Source data>
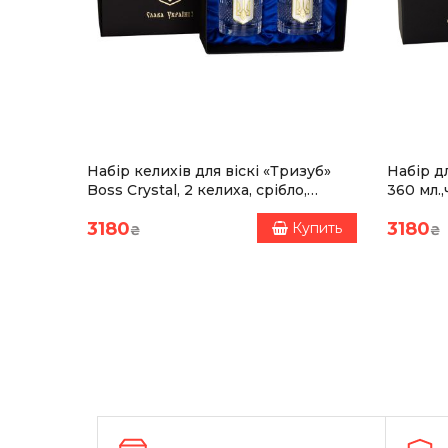
ОЛОТИЙ
Набір келихів для віскі «Тризуб»
Набір д
Boss Crystal, 2 келиха, срібло,
360 мл.
таль
золото, кришталь
зображе
3180
3180
Купить
Купить
₴
₴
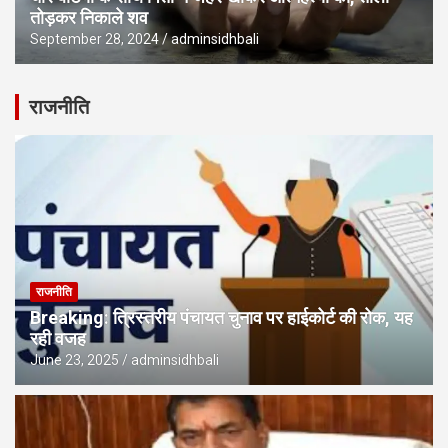
तोड़कर निकाले शव
September 28, 2024
adminsidhbali
राजनीति
राजनीति
Breaking: त्रिस्तरीय पंचायत चुनाव पर हाईकोर्ट की रोक, यह
रही वजह
June 23, 2025
adminsidhbali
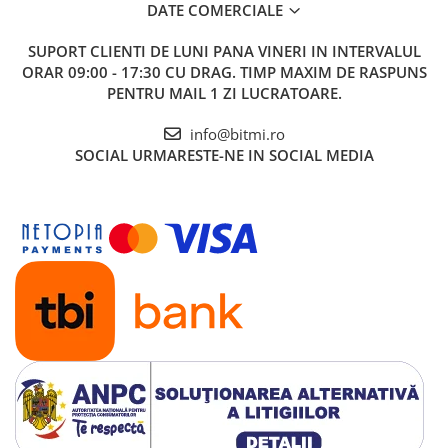
DATE COMERCIALE
SUPORT CLIENTI
DE LUNI PANA VINERI IN INTERVALUL
ORAR 09:00 - 17:30 CU DRAG. TIMP MAXIM DE RASPUNS
PENTRU MAIL 1 ZI LUCRATOARE.
info@bitmi.ro
SOCIAL
URMARESTE-NE IN SOCIAL MEDIA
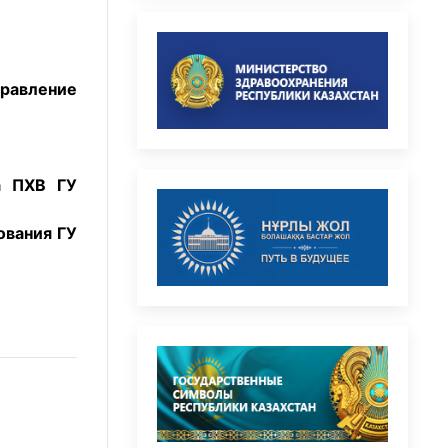
равление
а ПХВ ГУ
ования ГУ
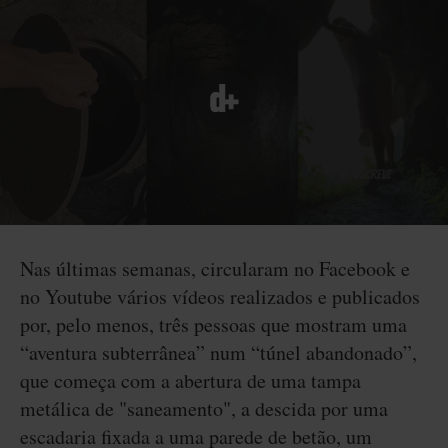
Nas últimas semanas, circularam no Facebook e
no Youtube vários vídeos realizados e publicados
por, pelo menos, três pessoas que mostram uma
“aventura subterrânea” num “túnel abandonado”,
que começa com a abertura de uma tampa
metálica de "saneamento", a descida por uma
escadaria fixada a uma parede de betão, um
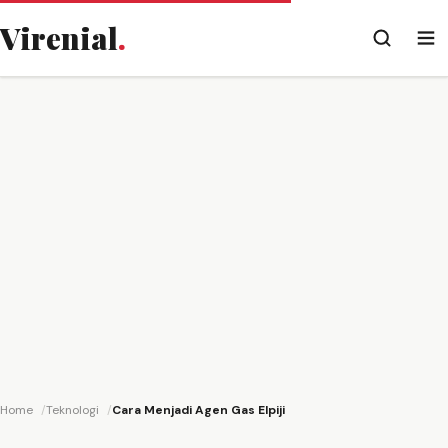
Virenial
.
Home
Teknologi
Cara Menjadi Agen Gas Elpiji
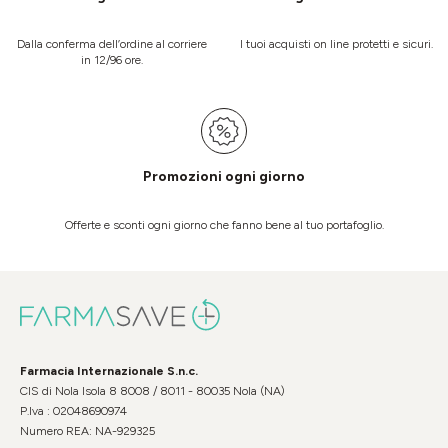
Dalla conferma dell’ordine al corriere
I tuoi acquisti on line protetti e sicuri.
in 12/96 ore.
Promozioni ogni giorno
Offerte e sconti ogni giorno che fanno bene al tuo portafoglio.
Farmacia Internazionale S.n.c.
CIS di Nola Isola 8 8008 / 8011 - 80035 Nola (NA)
P.Iva : 02048690974
Numero REA: NA-929325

Exercise objective>
Gather each line of the listing that holds the string "ogni".

Expected output>
Promozioni ogni giorno
Offerte e sconti ogni giorno che fanno bene al tuo portafoglio.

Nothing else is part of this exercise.